Anteriormente, de igual forma, pero bajo el episcopado de Monseñor Rosendo Álvarez Gastón, coincidiendo con el cincuenta aniversario de la coronación canónica de la Virgen del Mar, auspiciado por el que fue hermano mayor de la Hermandad Patronal, Francisco Gómez Berjón y con apoyo de la Agrupación de Cofradías, se intentó realizar un excelso monumento en piedra de mármol, que iría colocado al final de la Rambla Amatisteros, adentrándose en las Almadrabillas, en el interior de la mar acotada entre el Cable Inglés y las dependencias de la Autoridad Portuaria del Puerto, en la zona perimetral actualmente frente a la ballena dedicada en homenaje al “pequeño Gabriel Cruz” en recuerdo al “pescaíto”.
No podemos olvidarnos de uno de los tres conventos de clausura existentes en la capital almeriense, el de Las Puras, la comunidad de Concepcionistas Franciscanas de Almería que llevan entre nosotros más de 500 años rezando con unción misericordiosa y compasiva desde el interior del Monasterio por todas las almas, junto a las Clarisas y las Esclavas del Santísimo Sacramento.
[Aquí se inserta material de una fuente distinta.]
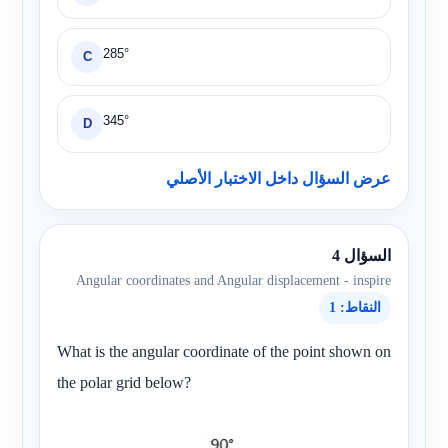
285°
C
345°
D
عرض السؤال داخل الاختبار الأصلي
السؤال 4
Angular coordinates and Angular displacement - inspire
النقاط: 1
What is the angular coordinate of the point shown on
the polar grid below?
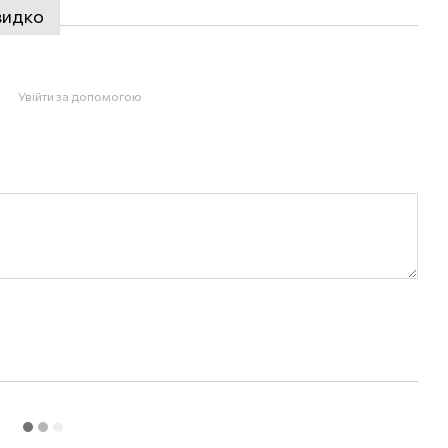
видко
Увійти за допомогою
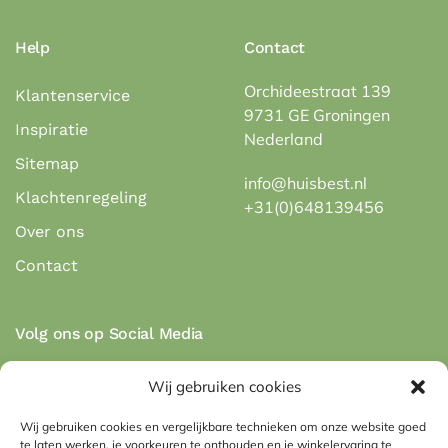
Help
Contact
Orchideestraat 139
Klantenservice
9731 GE Groningen
Inspiratie
Nederland
Sitemap
info@huisbest.nl
Klachtenregeling
+31(0)648139456
Over ons
Contact
Volg ons op Social Media
Wij gebruiken cookies
Wij gebruiken cookies en vergelijkbare technieken om onze website goed
te laten werken, je voorkeuren te onthouden en je winkelervaring te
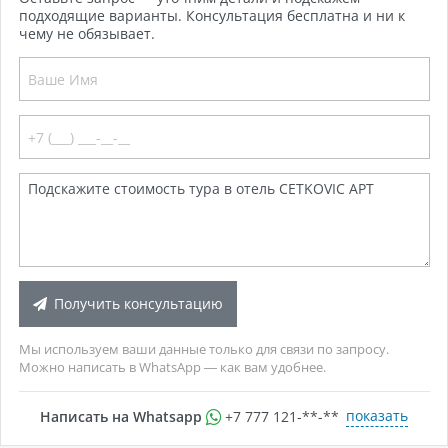
подходящие варианты. Консультация бесплатна и ни к
чему не обязывает.
Получить консультацию
Мы используем ваши данные только для связи по запросу.
Можно написать в WhatsApp — как вам удобнее.
показать
Написать на Whatsapp
+7 777 121-**-**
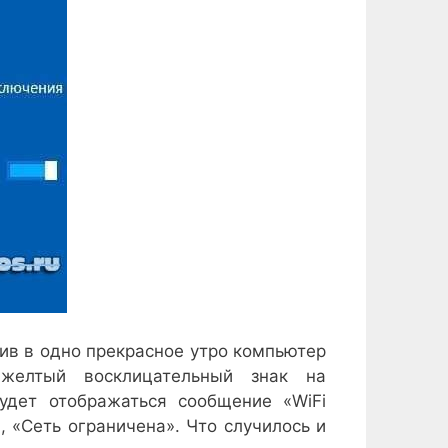
ив в одно прекрасное утро компьютер
желтый восклицательный знак на
удет отображаться сообщение «WiFi
, «Сеть ограничена». Что случилось и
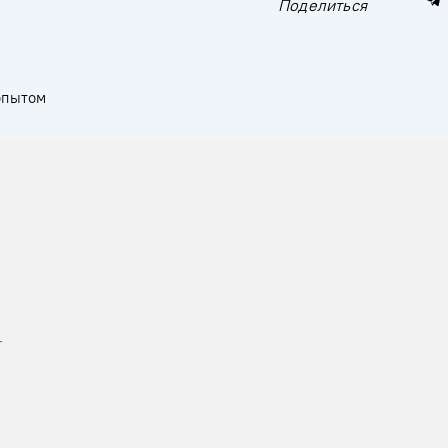
Поделиться
опытом
r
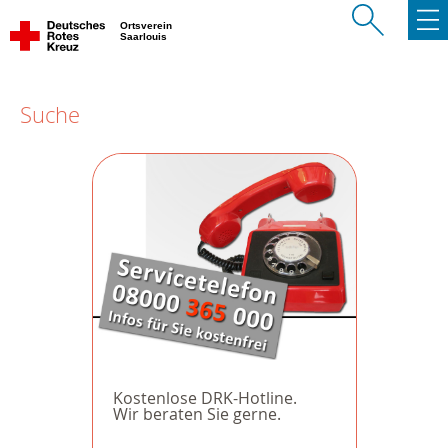
Ortsverein
Saarlouis
Suche
Kostenlose DRK-Hotline.
Wir beraten Sie gerne.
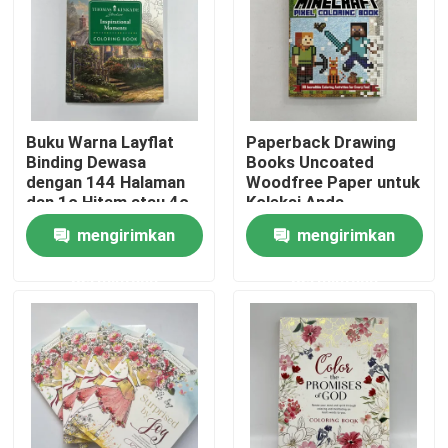
Tentang kami
Sumber
Buku Warna Layflat
Paperback Drawing
Binding Dewasa
Books Uncoated
dengan 144 Halaman
Woodfree Paper untuk
Hubungi kami
dan 1c Hitam atau 4c
Koleksi Anda
Proses Pencetakan
mengirimkan
mengirimkan
Berita
permintaan
permintaan
Permintaan Penawaran
Percetakan Buku Meja Kopi
Pencetakan Kartu Tarot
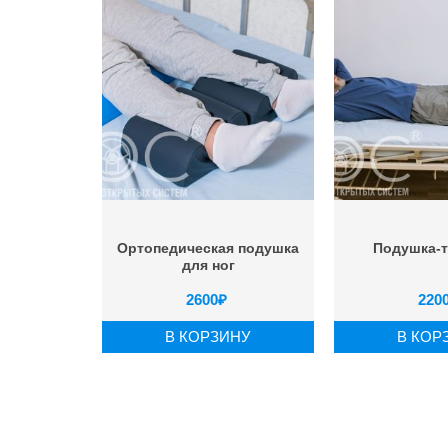
Ортопедическая подушка
Подушка-
для ног
2600
₽
220
В КОРЗИНУ
В КОР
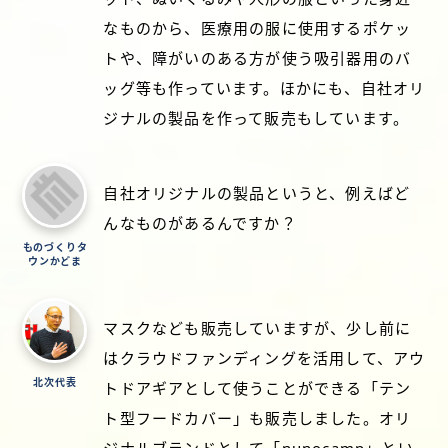
なものから、医療用の服に使用するポケッ
トや、障がいのある方が使う吸引器用のバ
ッグ等も作っています。ほかにも、自社オリ
ジナルの製品を作って販売もしています。
自社オリジナルの製品というと、例えばど
んなものがあるんですか？
ものづくりタ
ウンかどま
マスクなども販売していますが、少し前に
はクラウドファンディングを活用して、アウ
北次代表
トドアギアとして使うことができる「テン
ト型フードカバー」も販売しました。オリ
ジナルブランドとして「nunocamp」とい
Asimismo, la Cofradía de los Estudiantes del Miércoles Santo lleva en su gentilicio de la Hermandad el título eclesial de Concepcionista, debido a la vinculación fraternal con Las Puras y su formación teológica en este Dogma mariano.
Finalmente, este jueves 8 de diciembre, igualmente, en la Base militar “Álvarez de Sotomayor” en Viator, Almería, la Brigada “Rey Alfonso XIII”, II de la Legión encuadrada en la División Castillejos, celebrará Santa Misa ante la imagen de la Purísima en su Capilla castrense y, posteriormente, en la parada militar, ante el Santísimo Cristo de la Buena Muerte, la efeméride de la Patrona del Arma de Infantería, la Inmaculada Concepción. Paz y Bien.